The other night I spent a wonderful evening sharing dinner with a group of friends. I don’t even know how long we’ve known each other. Years ago we started as a group for women clergy in town. As we discussed what the group might be, we considered being a book group or a sermon preparation group.. and then we decided that we mainly wanted just to talk with each other.

And so we did. Every month we gathered at someone’s house – or later, my office. We had tea and coffee and talked about our work. And our lives. We met together for years until finally people started moving away… Texas. New Mexico. Winston-Salem. (okay, which one of those does not fit with the other?) Occasionally now one of our southwestern sisters comes through town and we get together.

The other night as the day grew short and our time together grew long, I watched this group. I appreciated the ease with which we are together with each other. We shared from our hearts, the good, bad and indifferent places. People offered encouragement and support. People offered new possibilities. We experienced community.
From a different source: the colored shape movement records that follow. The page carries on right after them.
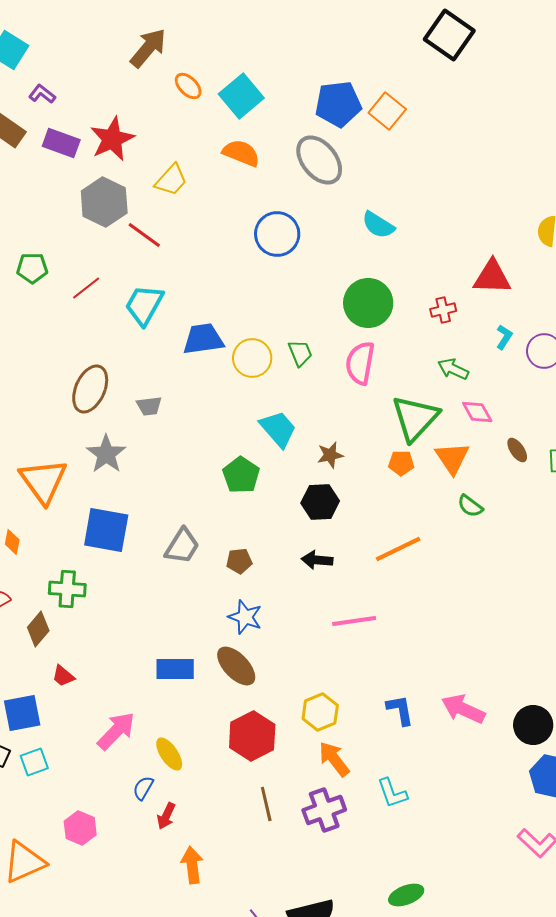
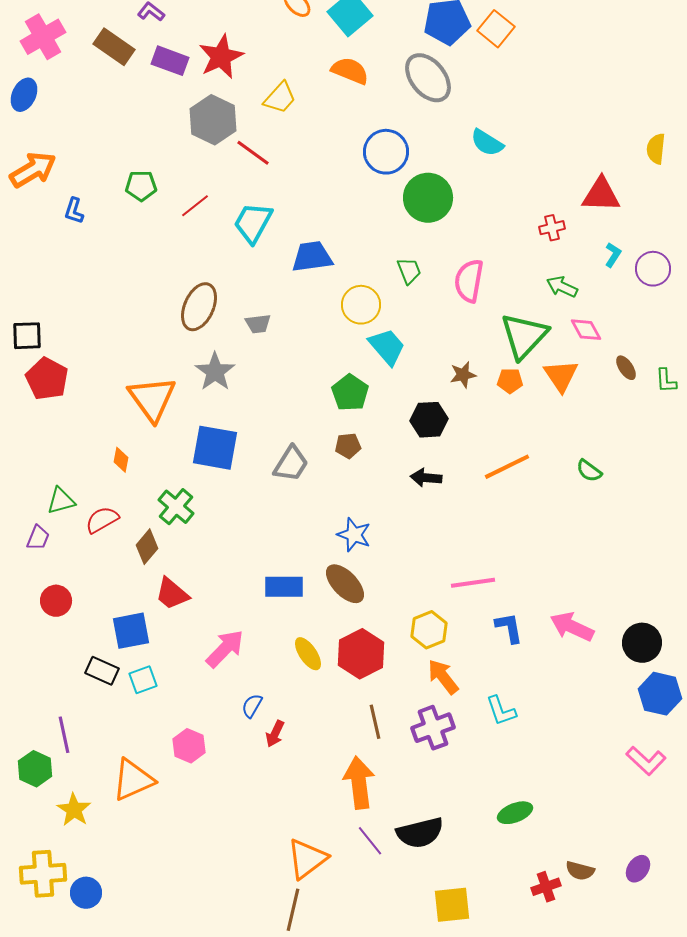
green circle: (368, 303) -> (428, 198), moved
yellow circle: (252, 358) -> (361, 305), moved
brown star: (330, 455) -> (463, 375), moved
green semicircle: (470, 506) -> (589, 471), moved
brown pentagon: (239, 561) -> (348, 446), moved
green cross: (67, 589) -> (176, 507), turned 36
pink line: (354, 621) -> (473, 583), moved
red trapezoid: (63, 676) -> (172, 594), size x1.5
yellow ellipse: (169, 754) -> (308, 654), moved
orange arrow: (192, 865) -> (359, 783), moved, size x1.4

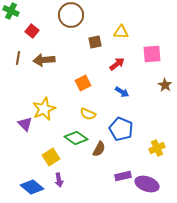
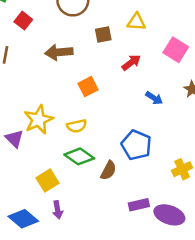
pink square: (152, 54) -> (176, 50), turned 36
brown arrow: (44, 60) -> (59, 52), moved
blue arrow: (122, 92) -> (154, 98), moved
yellow semicircle: (88, 114) -> (77, 126), moved, turned -35

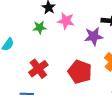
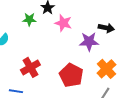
green star: (40, 27) -> (29, 19), moved

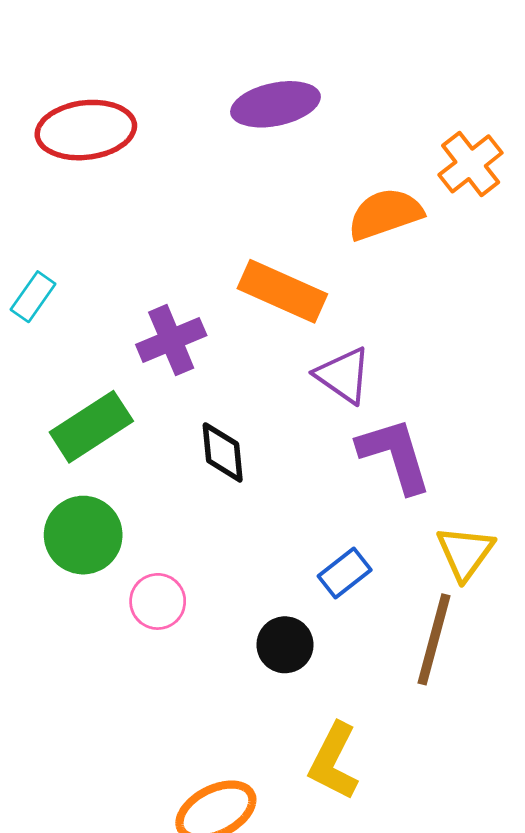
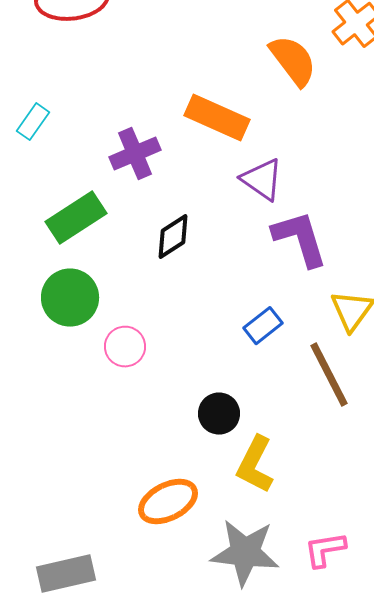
orange semicircle: (385, 214) -> (293, 61), turned 72
black diamond: (223, 452) -> (173, 237), turned 63
brown line: (434, 639) -> (329, 375), turned -42
black circle: (285, 645) -> (219, 414), moved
I’ve thought about that night a lot this week. So many of the people whom I see are hungry for that kind of community. “Cheers” was based on a place “where everybody knows your name” and I think there is within us a longing for those kinds of places. Places where they know our name. Where they know our heart.

But such community doesn’t just walk up to our door. It doesn’t happen without investment. And that’s where a lot of us flounder.

We create time for everything else in our schedules except each other. Or with the first sign of a disagreement, we’re done. We walk away. We never risk allowing ourselves to take the risk of deepening relationships. We forget how important friendships can be.

Community is messy. Community is demanding. Community is risky. But when it happens, it is priceless.

This week, pick up the phone, open up your e-mail, log onto Facebook… and reach out to someone. Someone from whom you’ve drifted away. Someone with whom you’d like to have a closer friendship.

It can’t start without opening the door.